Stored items

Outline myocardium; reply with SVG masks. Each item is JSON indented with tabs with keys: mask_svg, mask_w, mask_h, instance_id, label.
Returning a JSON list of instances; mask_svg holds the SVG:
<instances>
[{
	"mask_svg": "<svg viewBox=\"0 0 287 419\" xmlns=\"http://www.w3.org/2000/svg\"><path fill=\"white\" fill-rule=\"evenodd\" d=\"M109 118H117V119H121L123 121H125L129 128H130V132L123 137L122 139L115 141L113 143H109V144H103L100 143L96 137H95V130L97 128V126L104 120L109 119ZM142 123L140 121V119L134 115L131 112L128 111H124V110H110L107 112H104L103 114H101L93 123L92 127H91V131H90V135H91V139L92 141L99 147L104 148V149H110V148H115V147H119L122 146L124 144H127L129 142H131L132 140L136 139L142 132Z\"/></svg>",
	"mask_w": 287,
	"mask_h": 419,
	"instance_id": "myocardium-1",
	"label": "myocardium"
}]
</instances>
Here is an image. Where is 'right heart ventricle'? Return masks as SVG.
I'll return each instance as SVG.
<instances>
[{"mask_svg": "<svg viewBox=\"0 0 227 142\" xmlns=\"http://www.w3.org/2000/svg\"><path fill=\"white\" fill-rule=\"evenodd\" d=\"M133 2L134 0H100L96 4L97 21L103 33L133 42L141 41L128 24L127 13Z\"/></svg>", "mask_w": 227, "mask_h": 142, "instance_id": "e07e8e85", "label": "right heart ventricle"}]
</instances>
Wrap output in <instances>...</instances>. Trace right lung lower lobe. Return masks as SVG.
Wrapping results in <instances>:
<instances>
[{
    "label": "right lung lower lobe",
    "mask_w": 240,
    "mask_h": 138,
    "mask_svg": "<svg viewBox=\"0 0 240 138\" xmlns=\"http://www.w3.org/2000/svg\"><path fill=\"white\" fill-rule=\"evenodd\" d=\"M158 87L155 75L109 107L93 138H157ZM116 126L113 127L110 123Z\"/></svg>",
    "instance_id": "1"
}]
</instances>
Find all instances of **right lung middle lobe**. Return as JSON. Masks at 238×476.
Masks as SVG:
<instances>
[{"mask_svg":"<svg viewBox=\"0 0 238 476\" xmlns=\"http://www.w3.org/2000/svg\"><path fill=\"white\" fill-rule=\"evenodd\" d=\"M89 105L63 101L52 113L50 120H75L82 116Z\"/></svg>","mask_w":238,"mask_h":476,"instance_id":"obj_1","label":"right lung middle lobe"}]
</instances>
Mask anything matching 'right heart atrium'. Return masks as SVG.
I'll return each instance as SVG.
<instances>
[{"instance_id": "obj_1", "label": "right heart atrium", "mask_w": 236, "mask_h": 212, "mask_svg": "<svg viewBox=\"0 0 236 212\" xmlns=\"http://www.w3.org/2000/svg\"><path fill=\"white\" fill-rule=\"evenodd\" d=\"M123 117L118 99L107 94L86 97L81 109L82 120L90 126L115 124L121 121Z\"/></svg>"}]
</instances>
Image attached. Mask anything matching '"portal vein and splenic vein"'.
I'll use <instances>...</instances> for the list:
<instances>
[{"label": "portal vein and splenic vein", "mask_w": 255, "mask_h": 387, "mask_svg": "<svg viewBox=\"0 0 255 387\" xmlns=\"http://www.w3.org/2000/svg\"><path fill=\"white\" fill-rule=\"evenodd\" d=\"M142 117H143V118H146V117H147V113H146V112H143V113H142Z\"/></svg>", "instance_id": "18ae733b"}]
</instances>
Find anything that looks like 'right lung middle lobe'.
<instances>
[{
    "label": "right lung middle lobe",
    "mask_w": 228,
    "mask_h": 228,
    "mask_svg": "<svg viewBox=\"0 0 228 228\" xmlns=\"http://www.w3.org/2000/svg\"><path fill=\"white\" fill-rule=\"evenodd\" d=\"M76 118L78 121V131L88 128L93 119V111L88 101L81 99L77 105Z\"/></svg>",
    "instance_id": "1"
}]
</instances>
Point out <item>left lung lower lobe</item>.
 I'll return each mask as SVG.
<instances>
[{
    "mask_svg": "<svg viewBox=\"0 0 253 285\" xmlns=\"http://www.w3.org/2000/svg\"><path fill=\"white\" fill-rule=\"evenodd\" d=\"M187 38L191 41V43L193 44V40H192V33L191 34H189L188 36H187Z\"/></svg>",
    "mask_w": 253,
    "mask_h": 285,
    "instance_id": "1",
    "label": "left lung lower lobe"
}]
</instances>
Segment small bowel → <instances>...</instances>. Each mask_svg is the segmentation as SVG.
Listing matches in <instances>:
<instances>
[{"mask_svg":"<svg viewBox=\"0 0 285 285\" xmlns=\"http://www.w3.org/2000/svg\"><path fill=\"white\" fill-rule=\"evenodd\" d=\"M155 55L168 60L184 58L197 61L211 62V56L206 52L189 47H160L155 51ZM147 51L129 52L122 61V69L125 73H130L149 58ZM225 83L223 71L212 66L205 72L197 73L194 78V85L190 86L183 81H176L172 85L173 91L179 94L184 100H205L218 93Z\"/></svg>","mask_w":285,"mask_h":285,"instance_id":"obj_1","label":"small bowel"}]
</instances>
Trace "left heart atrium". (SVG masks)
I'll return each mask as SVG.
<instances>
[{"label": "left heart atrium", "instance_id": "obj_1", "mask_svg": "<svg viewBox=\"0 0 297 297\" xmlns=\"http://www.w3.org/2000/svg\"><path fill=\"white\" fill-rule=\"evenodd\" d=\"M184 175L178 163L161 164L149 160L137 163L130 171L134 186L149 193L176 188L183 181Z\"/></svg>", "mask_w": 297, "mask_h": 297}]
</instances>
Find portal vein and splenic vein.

### ASSIGNMENT
The lines to return run from the one containing "Point out <item>left lung lower lobe</item>." through the last line of the records above. Give them exactly and include nothing more.

### REPLY
Point out <item>left lung lower lobe</item>.
 I'll return each mask as SVG.
<instances>
[{
    "mask_svg": "<svg viewBox=\"0 0 253 285\" xmlns=\"http://www.w3.org/2000/svg\"><path fill=\"white\" fill-rule=\"evenodd\" d=\"M187 38L191 41V43L193 44V40H192V33L191 34H189L188 36H187Z\"/></svg>",
    "mask_w": 253,
    "mask_h": 285,
    "instance_id": "1",
    "label": "left lung lower lobe"
}]
</instances>
Segment small bowel → <instances>...</instances>. Each mask_svg is the segmentation as SVG.
Listing matches in <instances>:
<instances>
[{"mask_svg":"<svg viewBox=\"0 0 285 285\" xmlns=\"http://www.w3.org/2000/svg\"><path fill=\"white\" fill-rule=\"evenodd\" d=\"M155 55L168 60L184 58L197 61L211 62V56L206 52L189 47H160L155 51ZM147 51L129 52L122 61V69L125 73H130L149 58ZM225 83L223 71L212 66L205 72L197 73L194 78V85L190 86L183 81H176L172 85L173 91L179 94L184 100H205L218 93Z\"/></svg>","mask_w":285,"mask_h":285,"instance_id":"obj_1","label":"small bowel"}]
</instances>
Trace "left heart atrium". (SVG masks)
I'll return each mask as SVG.
<instances>
[{"label": "left heart atrium", "instance_id": "obj_1", "mask_svg": "<svg viewBox=\"0 0 297 297\" xmlns=\"http://www.w3.org/2000/svg\"><path fill=\"white\" fill-rule=\"evenodd\" d=\"M184 175L178 163L161 164L149 160L137 163L130 171L134 186L149 193L176 188L183 181Z\"/></svg>", "mask_w": 297, "mask_h": 297}]
</instances>
Find portal vein and splenic vein.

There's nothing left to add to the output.